[petsc-users] Why PetscDestroy global collective semantics?
Jacob Faibussowitsch
jacob.fai at gmail.com
Sat Oct 23 09:10:34 CDT 2021
Depending on the use-case you may also find PetscObjectRegisterDestroy() useful. If you can’t guarantee your PetscObjectDestroy() calls are collective, but have some other collective section you may call it then to punt the destruction of your object to PetscFinalize() which is guaranteed to be collective.
https://petsc.org/main/docs/manualpages/Sys/PetscObjectRegisterDestroy.html <https://petsc.org/main/docs/manualpages/Sys/PetscObjectRegisterDestroy.html>
Best regards,
Jacob Faibussowitsch
(Jacob Fai - booss - oh - vitch)
> On Oct 22, 2021, at 23:33, Jed Brown <jed at jedbrown.org> wrote:
>
> Junchao Zhang <junchao.zhang at gmail.com <mailto:junchao.zhang at gmail.com>> writes:
>
>> On Fri, Oct 22, 2021 at 9:13 PM Barry Smith <bsmith at petsc.dev> wrote:
>>
>>>
>>> One technical reason is that PetscHeaderDestroy_Private() may call
>>> PetscCommDestroy() which may call MPI_Comm_free() which is defined by the
>>> standard to be collective. Though PETSc tries to limit its use of new MPI
>>> communicators (for example generally many objects shared the same
>>> communicator) if we did not free those we no longer need when destroying
>>> objects we could run out.
>>>
>> PetscCommDestroy() might call MPI_Comm_free() , but it is very unlikely.
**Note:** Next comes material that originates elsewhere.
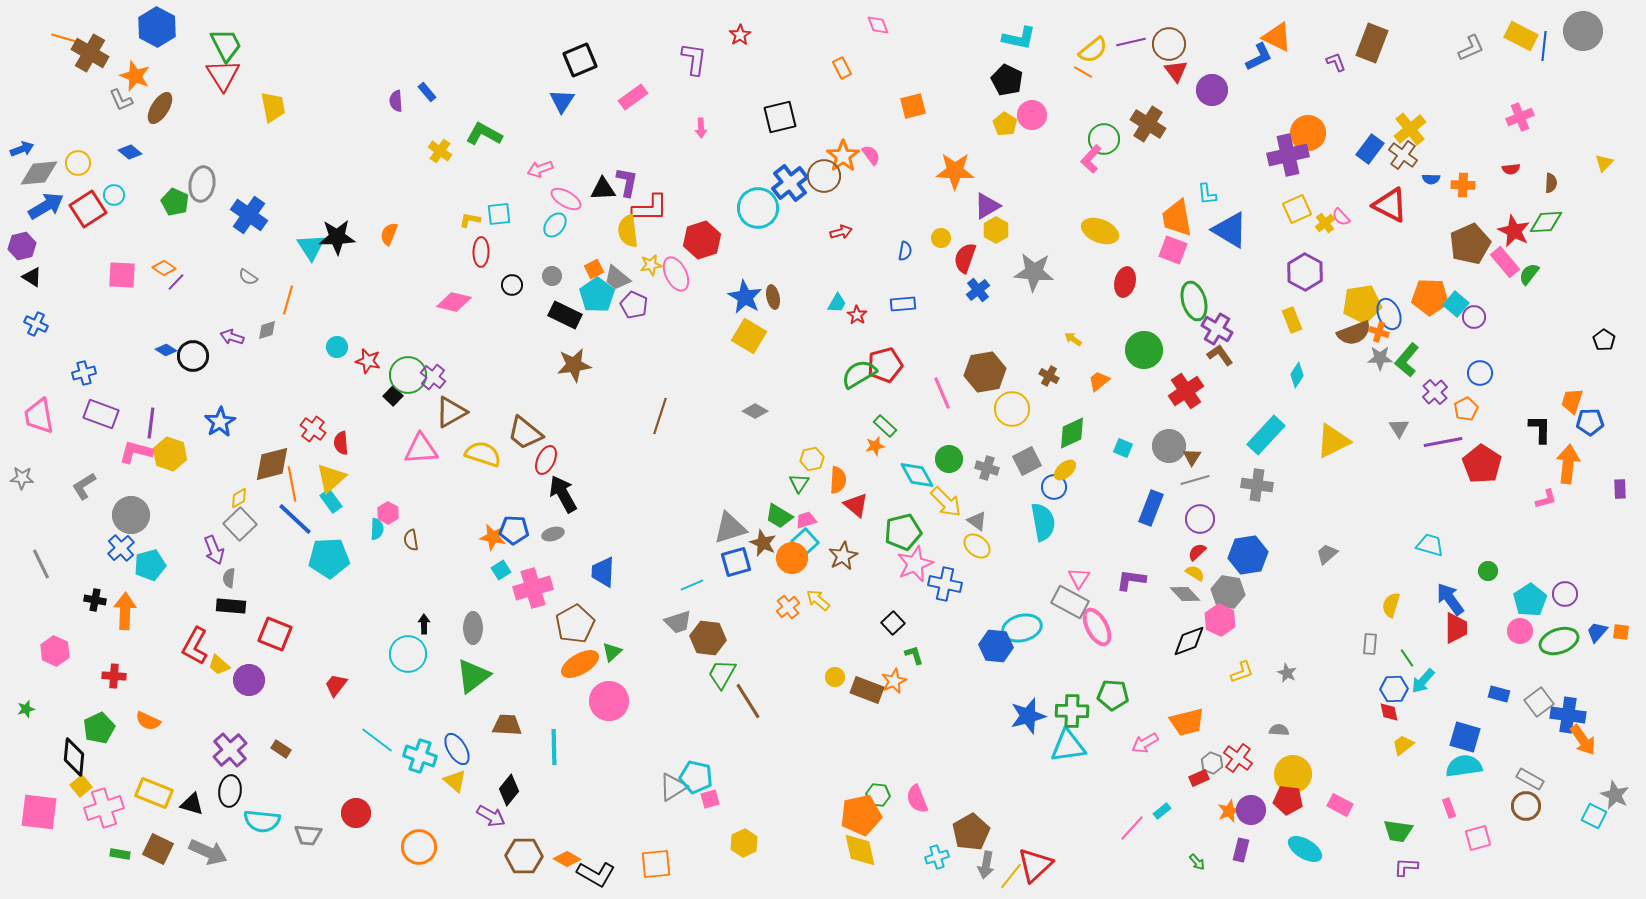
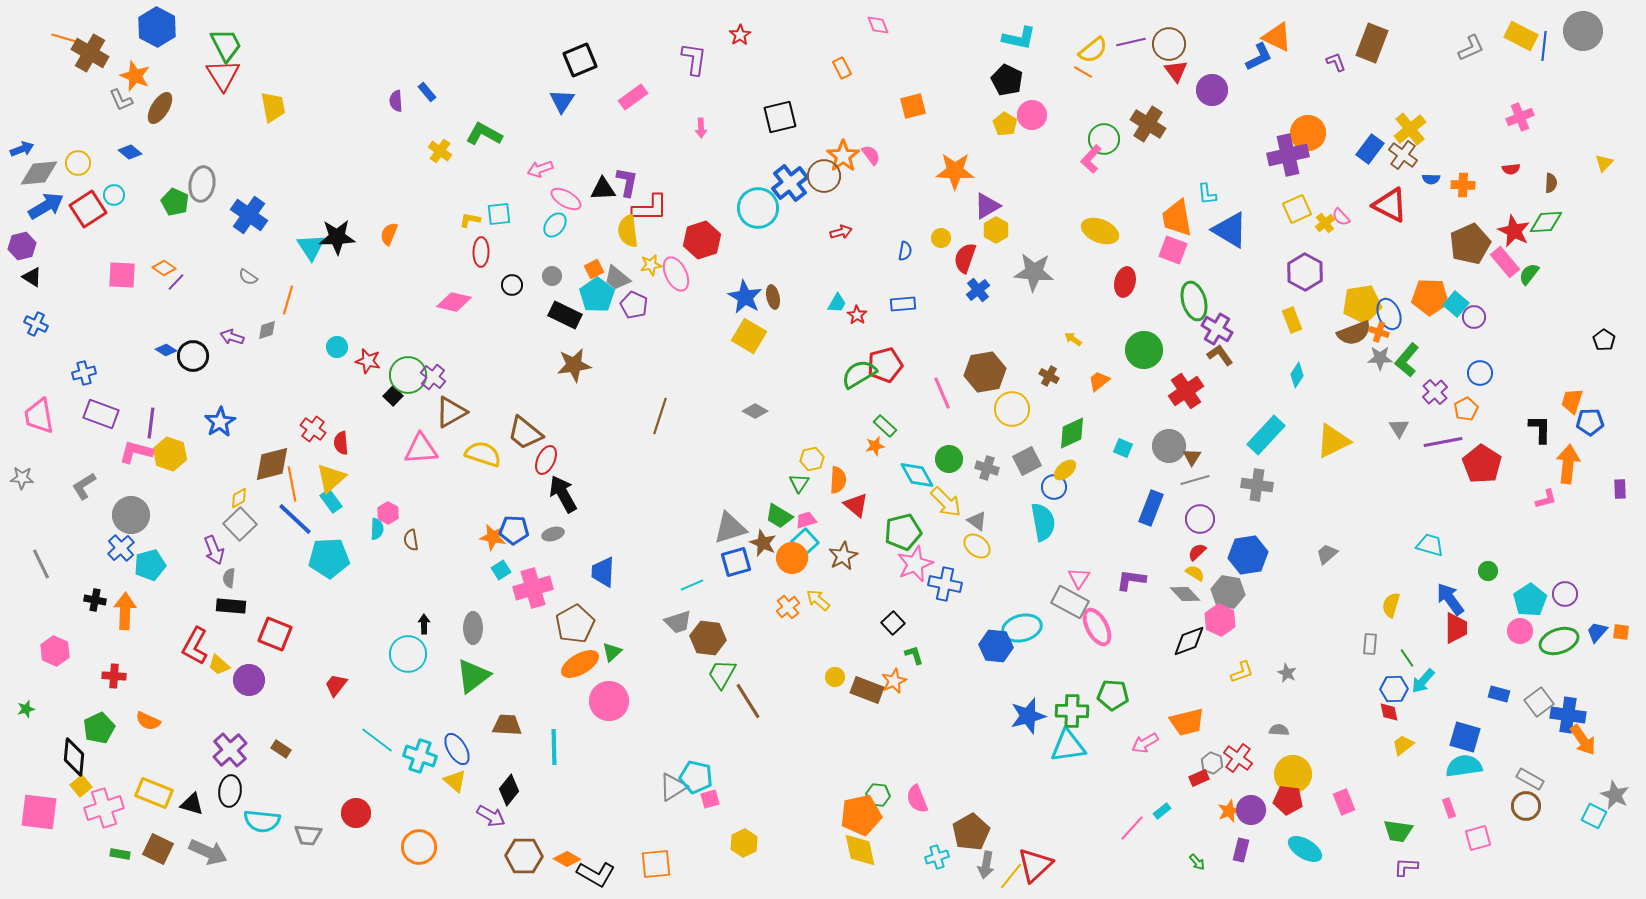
pink rectangle at (1340, 805): moved 4 px right, 3 px up; rotated 40 degrees clockwise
>> Petsc uses reference counting on communicators, so in PetscCommDestroy(),
>> it likely just decreases the count. In other words, PetscCommDestroy() is
>> cheap and in effect not collective.
>
> Unless it's the last reference to a given communicator, which is a risky/difficult thing for a user to guarantee and the consequences are potentially dire (deadlock being way worse than a crash) when the user's intent is to relax ordering for destruction.
>
> Alberto, what is the use case in which deterministic destruction is problematic? If you relax it for individual objects, is there a place you can be collective to collect any stale communicators?